US Secretary of State Antony Blinken spoke on 23 December with NATO secretary-general Jens Stoltenberg to discuss the alliance's "dual-track approach to Russia" over Ukraine's security, according to the US State Department.
Earlier, on 21 December, the NATO chief said
that "the age of spheres of influence is over", and that Ukraine could choose "its own path" in a reference to Moscow's notion that Ukraine's NATO membership constitutes a "red line" for Russia.

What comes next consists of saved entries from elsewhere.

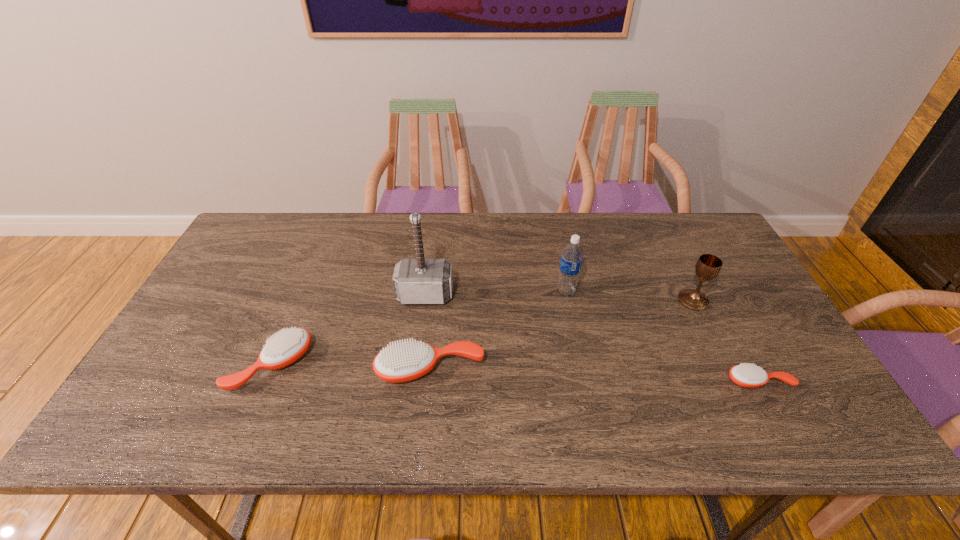 Where is `the second shortest object`? This screenshot has width=960, height=540. the second shortest object is located at coordinates (284, 348).

This screenshot has width=960, height=540. Identify the location of the second shortest hairbrush. click(284, 348).

Find the location of a particular element. This screenshot has width=960, height=540. the second hairbrush from right to left is located at coordinates (405, 361).

Where is `the shortest object`? The height and width of the screenshot is (540, 960). the shortest object is located at coordinates (750, 376).

The height and width of the screenshot is (540, 960). Find the location of `the rightmost hairbrush`. the rightmost hairbrush is located at coordinates (750, 376).

I want to click on chalice, so click(x=708, y=266).

Where is `water bottle`? Image resolution: width=960 pixels, height=540 pixels. water bottle is located at coordinates (572, 254).

Identify the location of the third object from right to left. This screenshot has width=960, height=540. (572, 254).

You are a GUI agent. You are given a task and a screenshot of the screen. Output one action in this format:
    pyautogui.click(x=<x>, y=<y>)
    Task: Click on the hammer
    The width and height of the screenshot is (960, 540).
    Given the screenshot: What is the action you would take?
    pyautogui.click(x=416, y=281)

The width and height of the screenshot is (960, 540). Find the location of `free space located on the back of the second shortest hairbrush`. free space located on the back of the second shortest hairbrush is located at coordinates (297, 304). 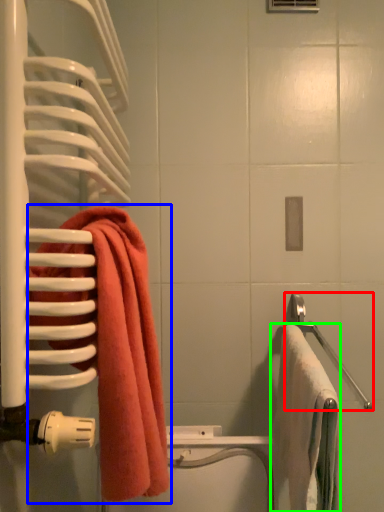 Question: Based on their relative distances, which object is nearer to towel bar (highlighted by a red box)? Choose from towel (highlighted by a blue box) and towel (highlighted by a green box).

Choices:
 (A) towel
 (B) towel

Answer: (B) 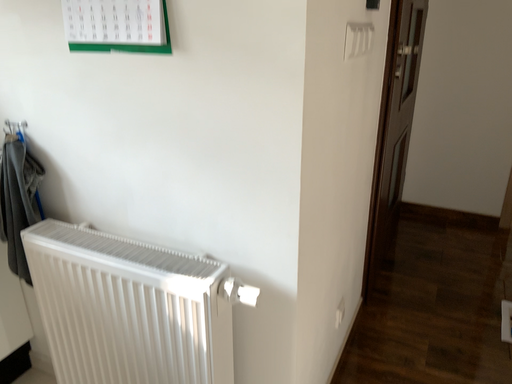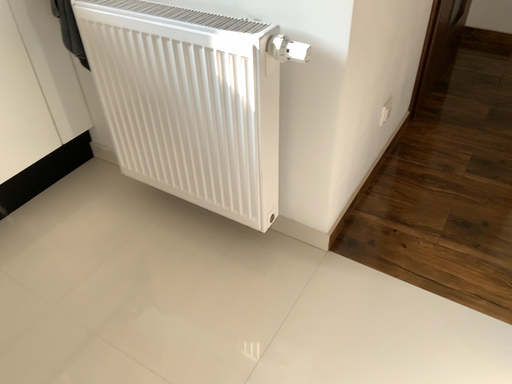 Question: Which way did the camera rotate in the video?

Choices:
 (A) rotated downward
 (B) rotated upward

Answer: (A) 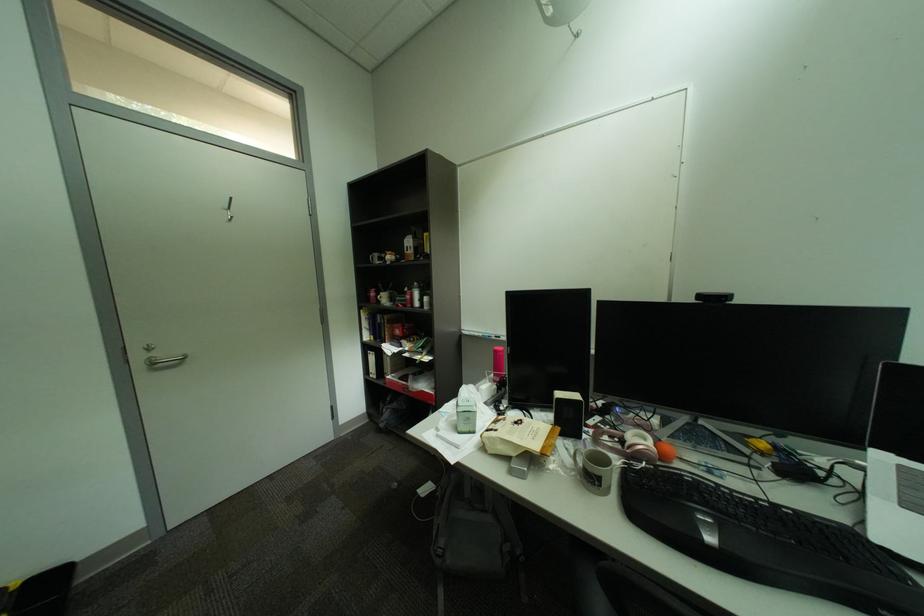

Stoltenberg echoed Blinken who stated in May 2021 that the United States no longer recognises "spheres of influence" seeing it as an idea "that should have been retired after the Second World War".
Dangerous Security Dilemma
It is hardly surprising that Blinken and Stoltenberg unanimously dismissed Russia's concerns with regard to its sphere of influence, since NATO's agenda is largely dictated by Washington, according to Tiberio Graziani, chairman of Vision & Global Trends at the International Institute for Global Analyses.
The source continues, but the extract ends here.